Although California’s high environmental taxes and fees contribute to the disparity, Newsom and supporters of the penalty say it doesn’t fully explain what was going on at the time. Gasoline prices in California continued to climb as the price of crude oil fell. Newsom said it was because oil companies were taking advantage of California drivers to reap unprecedented profits.
Gas prices in California have fallen significantly since then, but Newsom says the price hike measure is still needed to deter future price spikes.
Newsom did not say how much money Californians could expect to receive if an oil company still decides to raise the price of gasoline above the state-designated threshold.
And as to how the refunds would be distributed, he suggested it could be done in the same way as this year’s inflation relief checks and the 2021 Golden State Stimulus.
In both cases, executives used the Franchise Tax Board to send money to taxpayers by direct deposit or postal debit card.
“Hopefully we never have to go,” Newsom said. “Because I hope the oil companies will change their ways.”
The bill also calls for expanding the powers of the California Energy Commission and the state’s Department of Tax and Fee Administration to allow them to investigate and obtain information from oil companies about their costs, levels of procurement and their operations.
Oil companies had hoped to see more specific language on the penalty proposal after months of discussion, said Kevin Slagle, spokesman for the Western States Petroleum Association. He said market forces, environmental regulations and public policies are responsible for high gasoline prices.
“Overall, this is still the wrong approach to reducing energy costs in the state,” Slagle said.
Penalty for excessive pricing in relation to the tax
Over time, the Democratic governor changed his rhetoric around the proposal, removing the term “windfall tax” and calling it a “price gouging penalty” instead.
It’s a change that could help win over more moderate Democrats and provide more wiggle room for the votes needed to pass the measure.
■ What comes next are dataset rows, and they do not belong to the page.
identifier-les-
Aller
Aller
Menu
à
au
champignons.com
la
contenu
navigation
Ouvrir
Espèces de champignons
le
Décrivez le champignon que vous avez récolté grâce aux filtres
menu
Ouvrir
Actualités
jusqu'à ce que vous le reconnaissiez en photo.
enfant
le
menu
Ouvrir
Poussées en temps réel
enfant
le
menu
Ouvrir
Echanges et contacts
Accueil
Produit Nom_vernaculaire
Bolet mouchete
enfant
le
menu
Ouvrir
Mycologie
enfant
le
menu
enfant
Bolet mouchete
Passing a tax in the legislature would require two-thirds support, while a cap or penalty only requires a simple majority.
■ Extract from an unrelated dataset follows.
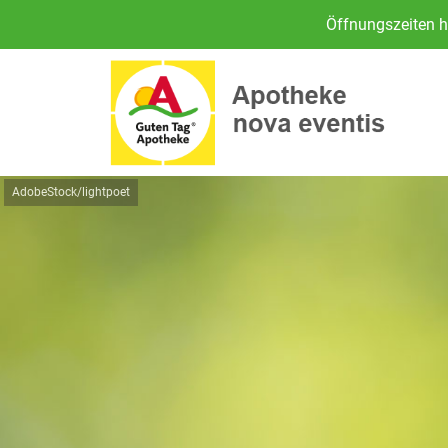
Öffnungszeiten h
AdobeStock/lightpoet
Asked about the discrepancy, Newsom said his proposal “took a different path, a much better path.” He said the threshold for the legislative vote was “not part of my conscience”.
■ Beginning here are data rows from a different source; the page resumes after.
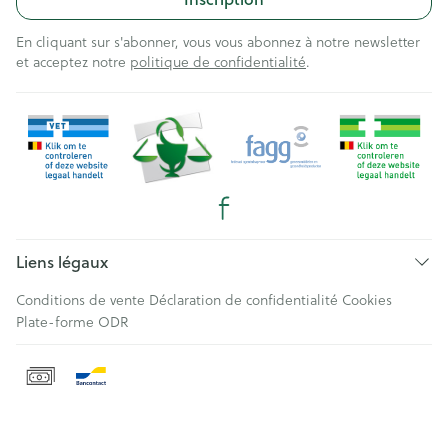
En cliquant sur s'abonner, vous vous abonnez à notre newsletter
et acceptez notre
politique de confidentialité
.
Liens légaux
Conditions de vente
Déclaration de confidentialité
Cookies
Plate-forme ODR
Democratic lawmakers were hopeful about the new term’s chances in the Legislature. But Republicans have suggested the move won’t do much to change gas prices, and lawmakers would be better off suspending the state’s gas tax and boosting oil production there. statewide.
Assemblyman Alex Lee, D-San José, who floated a similar idea last year, was optimistic a proposal would pass but acknowledged there would likely be a rocky road ahead. Browse.
“I think in times of crisis we have more momentum,” Lee said. “Now we are talking about the future and being proactive, so it might be more difficult.”
R-Kern County Assemblyman Vince Fong said the penalty would do nothing to lower gasoline prices and would “in fact have the opposite effect.”
“If we really want to focus on energy, let’s have the debate,” Fong said. “But what the governor’s proposal will do is it will increase the cost of power generation in California. And that will make us more dependent on foreign countries, like Saudi Arabia, Iraq, Ecuador, countries that don’t share our values.
Fong suggested the Legislature should instead suspend the gas tax and fill in lost revenue with dollars from the general fund, a proposal Republicans pushed repeatedly during the previous legislative session.
“The governor always says the budget reflects values and priorities,” Fong said. “If the governor’s No. 1 priority is lowering gas prices for hard-working Californians, make it a priority — make it a priority.”